Une fois le réseau de neurones formé, il peut être utilisé pour extraire des paramètres cosmologiques à partir d'images réelles du ciel nocturne. Crédit :ETH Zurich
Les réseaux de neurones s'auto-apprennent
« Dans nos récents travaux, nous avons utilisé une toute nouvelle méthodologie, " dit Alexandre Refregier. " Au lieu d'inventer nous-mêmes l'analyse statistique appropriée, nous laissons les ordinateurs faire le travail. » C'est là qu'interviennent Aurelien Lucchi et ses collègues du Data Analytics Lab du Département d'informatique. Avec Janis Fluri, un doctorat étudiant dans le groupe de Refregier et auteur principal de l'étude, ils ont utilisé des algorithmes d'apprentissage automatique appelés réseaux de neurones artificiels profonds et leur ont appris à extraire la plus grande quantité d'informations possible des cartes de matière noire.
Dans un premier temps, les scientifiques ont formé les réseaux de neurones en leur fournissant des données générées par ordinateur qui simulent l'univers. De cette façon, ils savaient quelle était la bonne réponse pour un paramètre cosmologique donné, par exemple, le rapport entre la quantité totale de matière noire et l'énergie noire doit être pour chaque carte de matière noire simulée. En analysant à plusieurs reprises les cartes de matière noire, le réseau de neurones a appris lui-même à y rechercher le bon type de fonctionnalités et à extraire de plus en plus d'informations souhaitées. Dans l'analogie avec Facebook, il s'est amélioré pour distinguer les formes ovales aléatoires des yeux ou de la bouche.
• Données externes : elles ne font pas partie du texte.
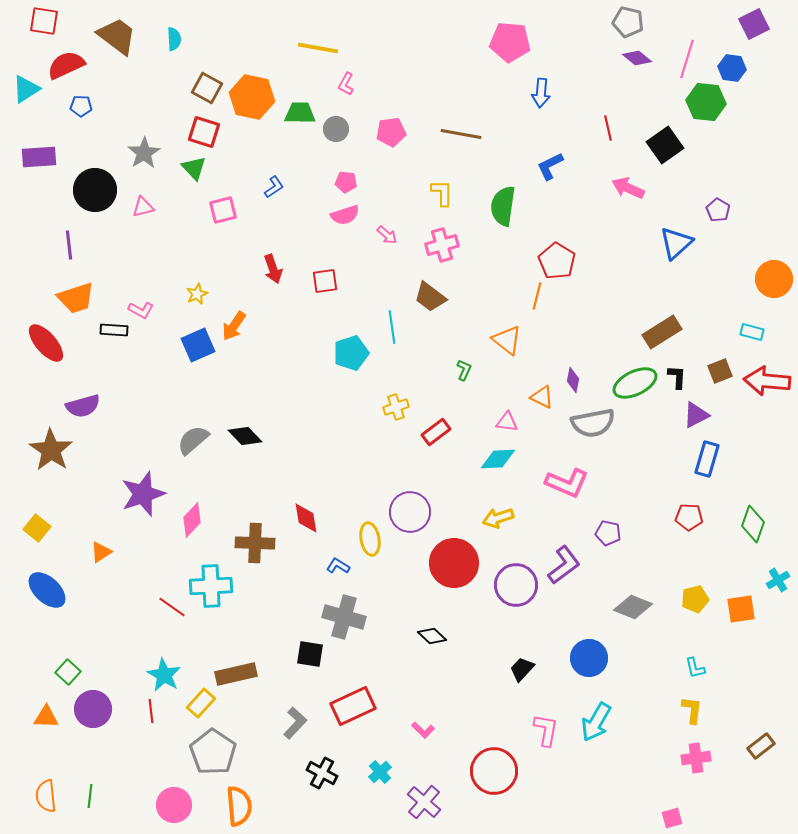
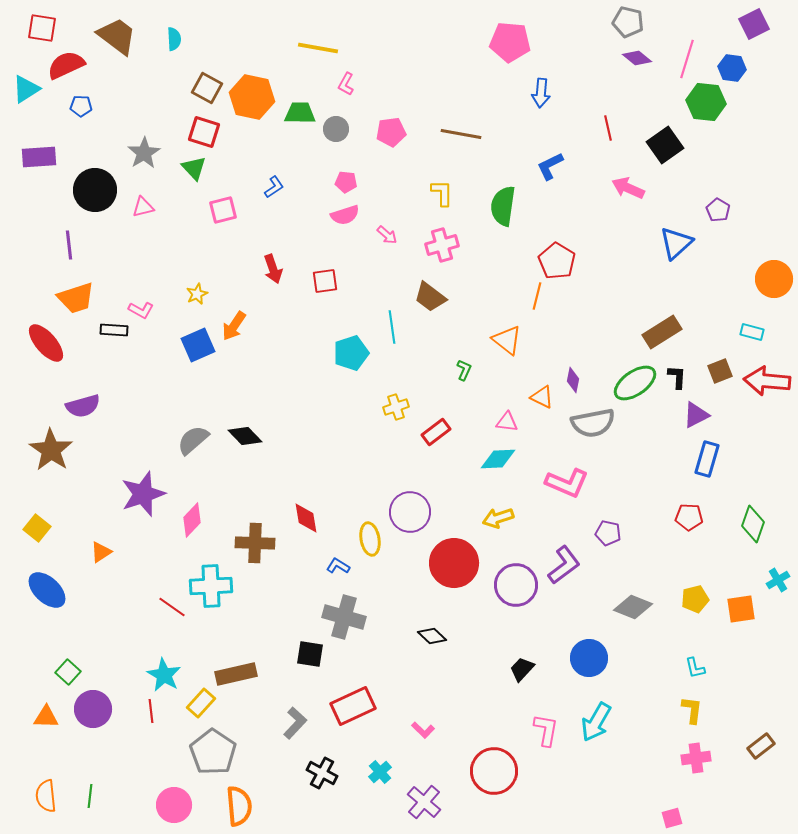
red square at (44, 21): moved 2 px left, 7 px down
green ellipse at (635, 383): rotated 9 degrees counterclockwise
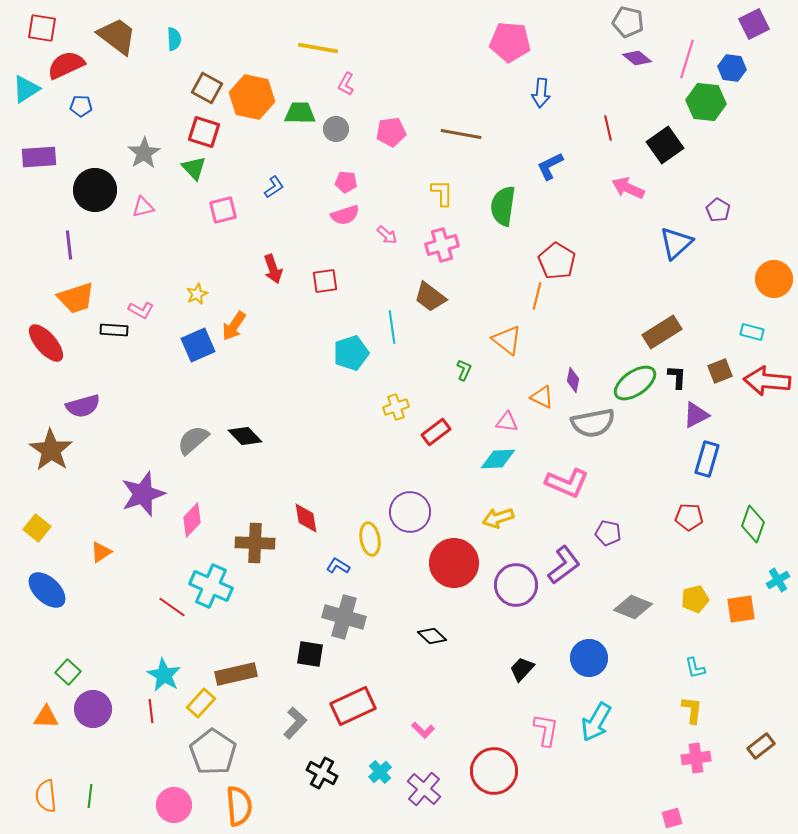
cyan cross at (211, 586): rotated 27 degrees clockwise
purple cross at (424, 802): moved 13 px up
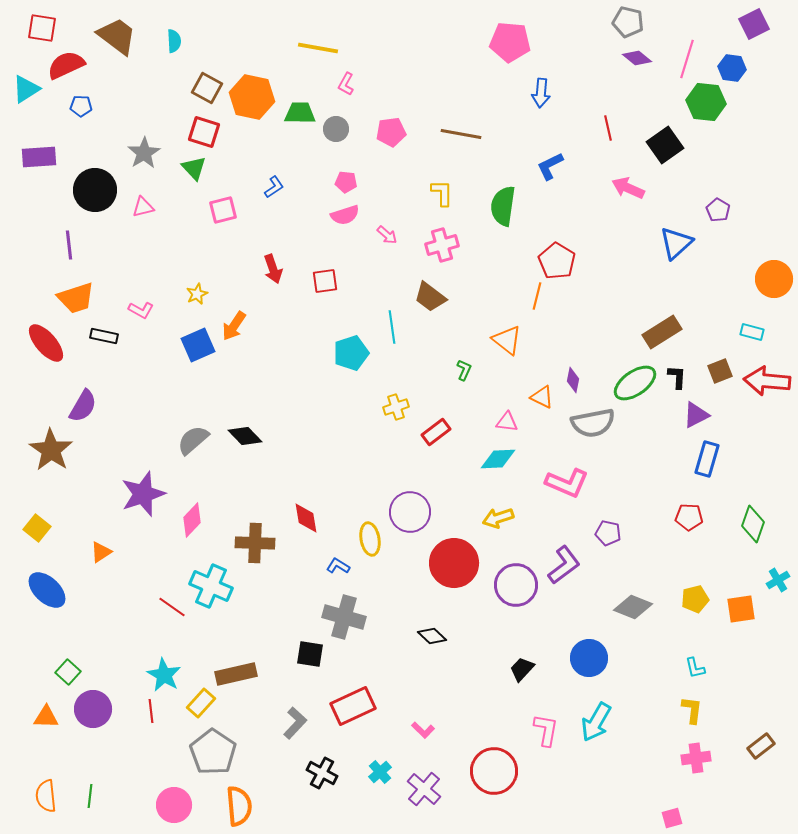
cyan semicircle at (174, 39): moved 2 px down
black rectangle at (114, 330): moved 10 px left, 6 px down; rotated 8 degrees clockwise
purple semicircle at (83, 406): rotated 44 degrees counterclockwise
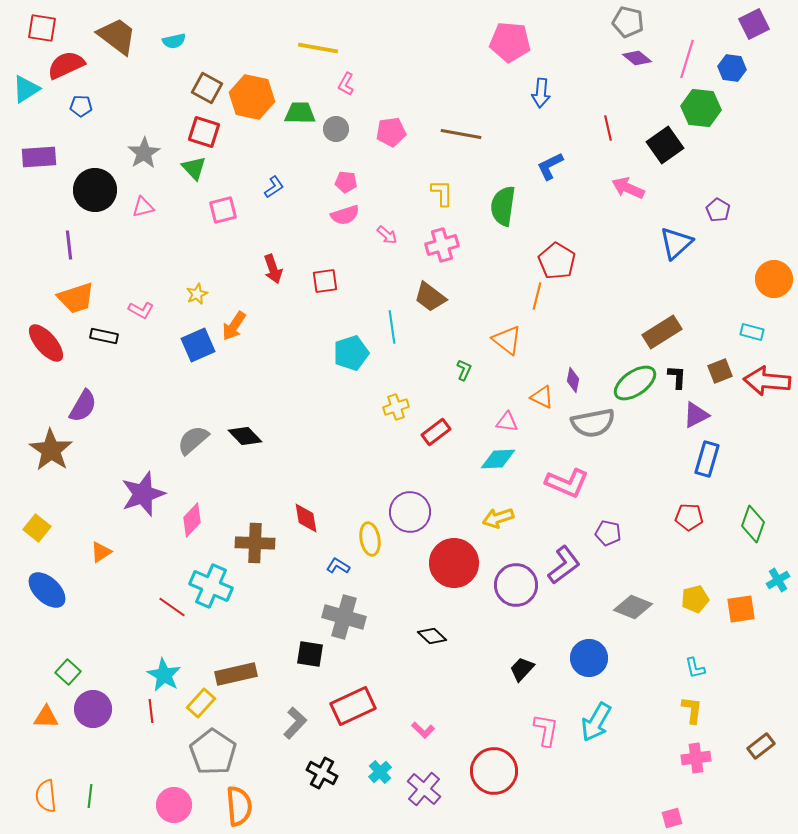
cyan semicircle at (174, 41): rotated 80 degrees clockwise
green hexagon at (706, 102): moved 5 px left, 6 px down
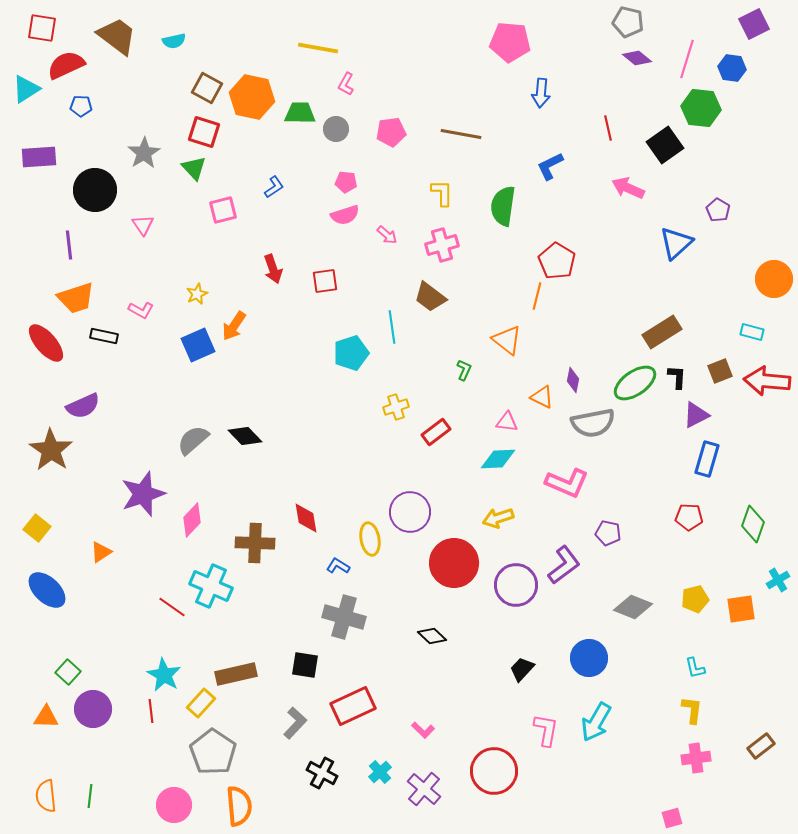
pink triangle at (143, 207): moved 18 px down; rotated 50 degrees counterclockwise
purple semicircle at (83, 406): rotated 36 degrees clockwise
black square at (310, 654): moved 5 px left, 11 px down
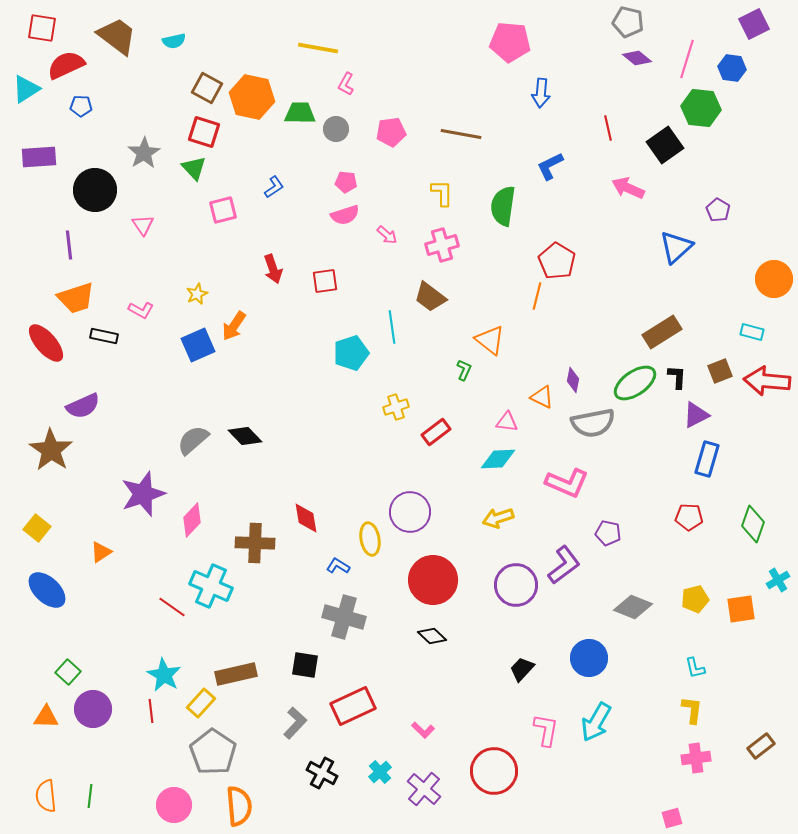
blue triangle at (676, 243): moved 4 px down
orange triangle at (507, 340): moved 17 px left
red circle at (454, 563): moved 21 px left, 17 px down
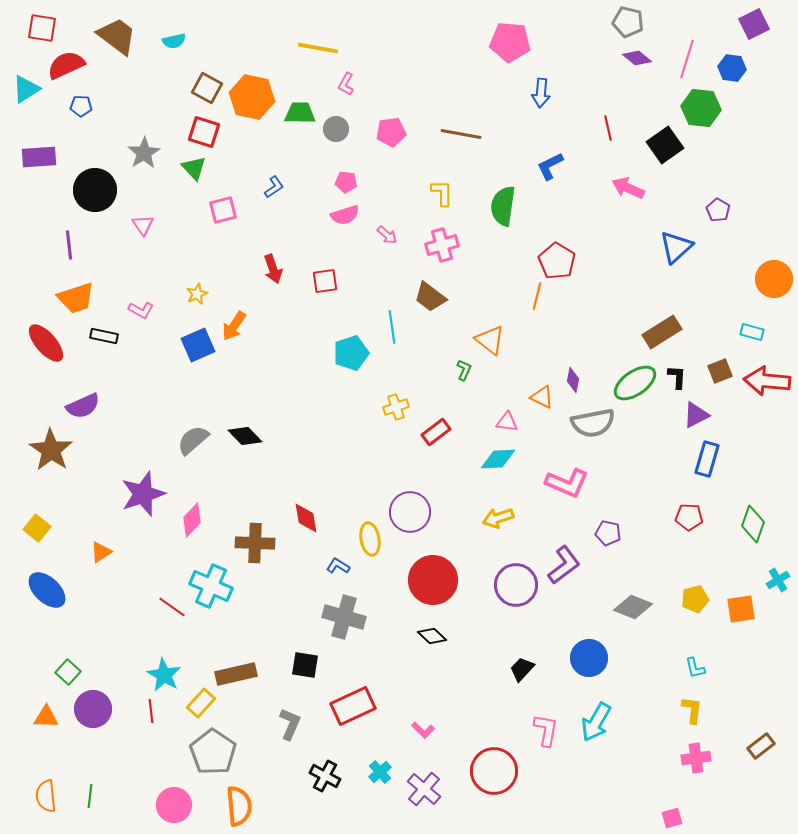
gray L-shape at (295, 723): moved 5 px left, 1 px down; rotated 20 degrees counterclockwise
black cross at (322, 773): moved 3 px right, 3 px down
Plus précise que l'analyse faite par l'homme
Les résultats de cette formation ont été encourageants :les réseaux de neurones ont fourni des valeurs 30 % plus précises que celles obtenues par les méthodes traditionnelles basées sur l'analyse statistique humaine. Pour les cosmologistes, c'est une énorme amélioration car atteindre la même précision en augmentant le nombre d'images du télescope nécessiterait deux fois plus de temps d'observation, ce qui est coûteux.
Finalement, les scientifiques ont utilisé leur réseau de neurones entièrement entraînés pour analyser des cartes réelles de matière noire à partir de l'ensemble de données KiDS-450. "C'est la première fois que de tels outils de machine learning sont utilisés dans ce contexte, " dit Fluri, "et nous avons découvert que le réseau de neurones artificiels profonds nous permet d'extraire plus d'informations des données que les approches précédentes. Nous pensons que cette utilisation de l'apprentissage automatique en cosmologie aura de nombreuses applications futures."
Comme prochaine étape, lui et ses collègues prévoient d'appliquer leur méthode à de plus grands ensembles d'images tels que le Dark Energy Survey. Aussi, des paramètres et des raffinements plus cosmologiques tels que des détails sur la nature de l'énergie noire seront transmis aux réseaux de neurones.